Iraqi oil exports rose for a second consecutive month in May, figures showed Sunday, despite a northern pipeline remaining disabled and a central government row with the country’s Kurdish region.
Crude exports averaged around 2.58 million barrels per day (bpd) last month, all of which were shipped from Iraq’s southern export terminals, the oil ministry said in a statement.
The sales raised $8.68 billion in revenues.
The average daily exports marked an increase from April’s figure of 2.50 million bpd, but fell short of February’s multi-decade high of 2.80 million bpd.
Exports in Iraq have been hit by persistent militant attacks on a pipeline connecting the northern province of Kirkuk to the Turkish Mediterranean port of Ceyhan.
The pipeline has been disabled since early March, and it is not expected to be up and running for several days.
At its peak, it was carrying upwards of 500,000 bpd to international markets via Turkey.
Exports have also been limited by a row between the central government and the autonomous northern Kurdish region.
Iraqi Kurdistan shipped oil to international markets via Turkey last month, sparking a furious response from Baghdad, which insists such shipments without the expressed consent of the central government constitute smuggling.

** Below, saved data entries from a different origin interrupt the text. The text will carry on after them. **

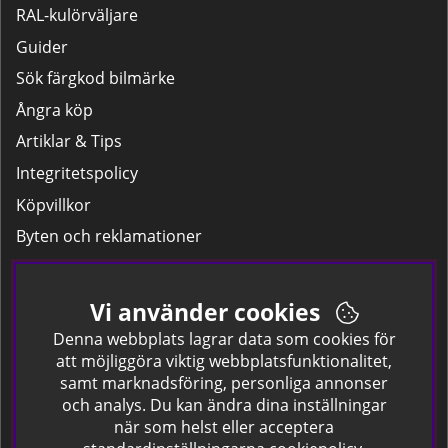
RAL-kulörväljare
Guider
Sök färgkod bilmärke
Ångra köp
Artiklar & Tips
Integritetspolicy
Köpvillkor
Byten och reklamationer
Leverans
Hitta färgkoden på bilen.
Vi använder cookies
Företagskund
Denna webbplats lagrar data som cookies för
att möjliggöra viktig webbplatsfunktionalitet,
samt marknadsföring, personliga annonser
Om oss
och analys. Du kan ändra dina inställningar
när som helst eller acceptera
Kontakta oss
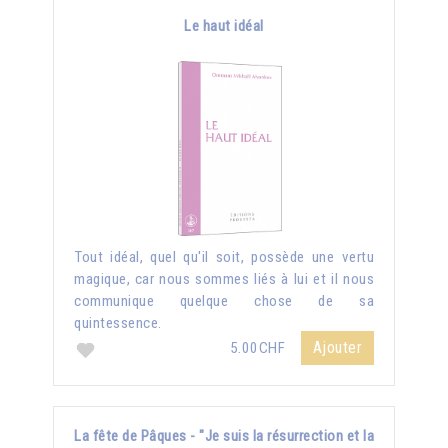
Le haut idéal
Tout idéal, quel qu'il soit, possède une vertu
magique, car nous sommes liés à lui et il nous
communique quelque chose de sa
quintessence.
Ajouter
5.00CHF
La fête de Pâques - "Je suis la résurrection et la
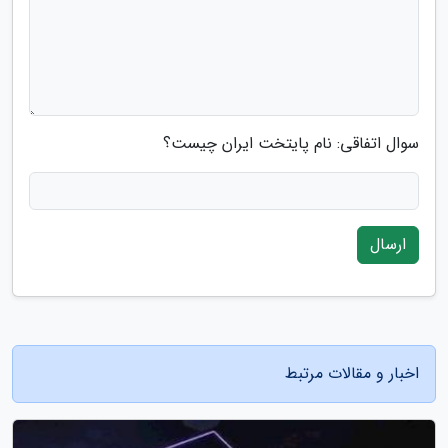
سوال اتفاقی: نام پایتخت ایران چیست؟
ارسال
اخبار و مقالات مرتبط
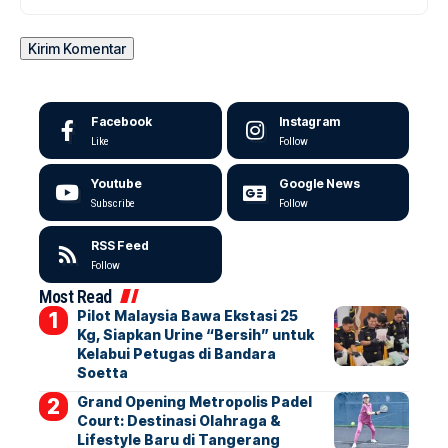
Facebook
Instagram
Like
Follow
Youtube
Google News
Subscribe
Follow
RSS Feed
Follow
Most Read
Pilot Malaysia Bawa Ekstasi 25
Kg, Siapkan Urine “Bersih” untuk
Kelabui Petugas di Bandara
Soetta
Grand Opening Metropolis Padel
Court: Destinasi Olahraga &
Lifestyle Baru di Tangerang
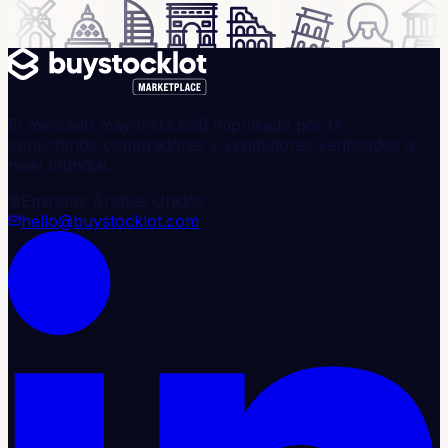
El mercado mayorista B2B impulsado por IA,
conectando compradores y vendedores verificados a
nivel mundial.
Emiratos Árabes Unidos
hello@buystocklot.com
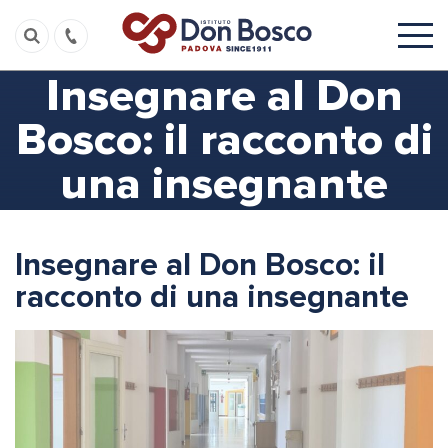
Insegnare al Don
Bosco: il racconto di
una insegnante
Insegnare al Don Bosco: il
racconto di una insegnante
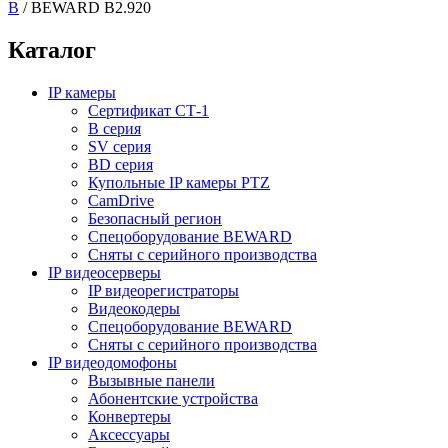
B
/
BEWARD B2.920
Каталог
IP камеры
Сертификат СТ-1
B серия
SV серия
BD серия
Купольные IP камеры PTZ
CamDrive
Безопасный регион
Спецоборудование BEWARD
Сняты с серийного производства
IP видеосерверы
IP видеорегистраторы
Видеокодеры
Спецоборудование BEWARD
Сняты с серийного производства
IP видеодомофоны
Вызывные панели
Абонентские устройства
Конвертеры
Аксессуары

Iraq has filed an arbitration case against Turkey at the Paris-based International Criminal Court and has threatened legal action against any companies which buy the oil.
Iraq’s draft 2014 budget calls for the Kurdish region to export around 400,000 bpd.
Oil revenues account for the lion’s share of government income, and the authorities are seeking to dramatically ramp them up to fund much-needed reconstruction of Iraq’s conflict-battered economy and infrastructure.